Berdalih urus KTA sekuriti, kuli bangunan bawa kabur motor teman

Berdalih urus KTA sekuriti, kuli bangunan nekat gondol motor teman.Tak hanya uang, motor dan telepon genggam korban pun diambil dengan alasan dipinjam untuk fasilitas pengurusan biar lancar.

Bruriy Susanto
Oleh Bruriy Susanto - Reporter
Berdalih urus KTA sekuriti, kuli bangunan bawa kabur motor teman
Ilustrasi borgol. ©2013 Merdeka.com/Imam Buhori

Berdalih membutuhkan kendaraan untuk bekerja, seorang kuli bangunan nekat menggelapkan motor milik temannya. Tak hanya motor, Mawan (28) warga Banjar Melati Surabaya ini juga menjual telepon genggam dan meminta uang Rp 800.000 kepada temannya.

Kejadian itu dilaporkan, Sugeng Waluyo selaku korban yang baru mengenal tersangka selama satu bulan. Kepala polisi, dia menceritakan, tersangka meminta uang dengan alasan untuk kebutuhan mengurus kartu anggota sekuriti milik korban. Sugeng menuruti. Tak hanya uang, motor dan telepon genggam korban pun diambil dengan alasan dipinjam untuk fasilitas pengurusan biar lancar.
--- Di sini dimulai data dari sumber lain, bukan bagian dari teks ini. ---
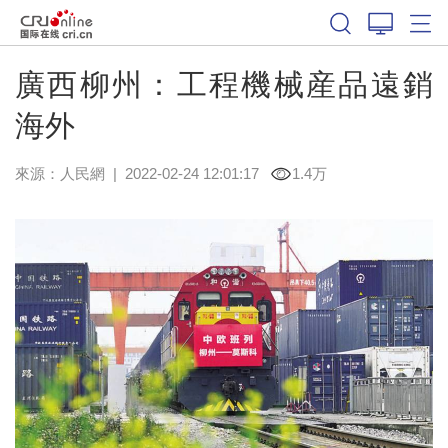
廣西柳州：工程機械産品遠銷
海外
來源：
人民網
|
2022-02-24 12:01:17
1.4万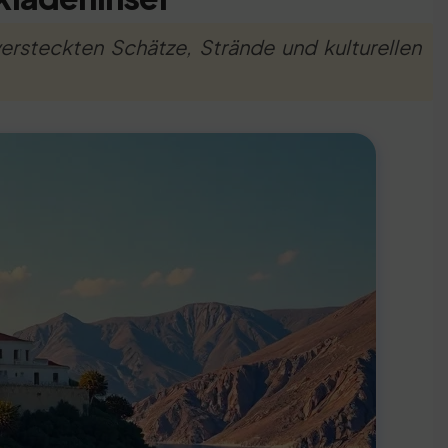
rsteckten Schätze, Strände und kulturellen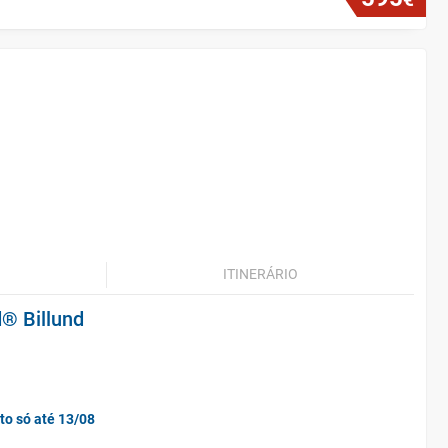
ITINERÁRIO
® Billund
to só até 13/08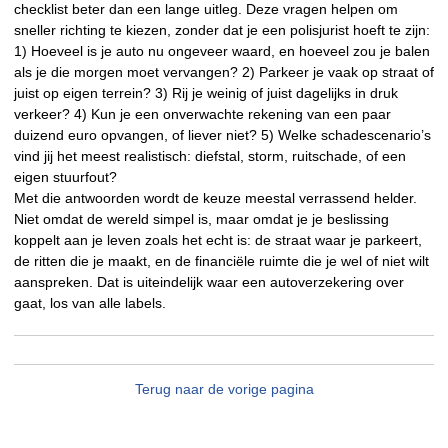
checklist beter dan een lange uitleg. Deze vragen helpen om
sneller richting te kiezen, zonder dat je een polisjurist hoeft te zijn:
1) Hoeveel is je auto nu ongeveer waard, en hoeveel zou je balen
als je die morgen moet vervangen? 2) Parkeer je vaak op straat of
juist op eigen terrein? 3) Rij je weinig of juist dagelijks in druk
verkeer? 4) Kun je een onverwachte rekening van een paar
duizend euro opvangen, of liever niet? 5) Welke schadescenario’s
vind jij het meest realistisch: diefstal, storm, ruitschade, of een
eigen stuurfout?
Met die antwoorden wordt de keuze meestal verrassend helder.
Niet omdat de wereld simpel is, maar omdat je je beslissing
koppelt aan je leven zoals het echt is: de straat waar je parkeert,
de ritten die je maakt, en de financiële ruimte die je wel of niet wilt
aanspreken. Dat is uiteindelijk waar een autoverzekering over
gaat, los van alle labels.
Terug naar de vorige pagina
Setelah mendapat semua barang milik korban, Mawan akhirnya kabur tanpa jejak. Bahkan telepon genggam korban sudah tidak aktif saat coba dihubungi.

Kanit Reskrim Polsek Gayungan, AKP Sugimin mengatakan, Mawan ditangkap saat bekerja di sebuah proyek rumah sebagai kuli bangunan, Rabu (14/6) sore.

"Kami tangkap pelaku berdasarkan ciri-ciri, kami datangi tempat dia bekerja dan kami amankan di tempat beserta barang bukti," kata Sugimin, Rabu (14/6) di Mapolsek.

Akibat perbuatannya, Mawan dijerat pasal 378 dan 372 tentang penipuan penggelapan dengan ancaman hukuman lebuh dari 3 tahun penjara.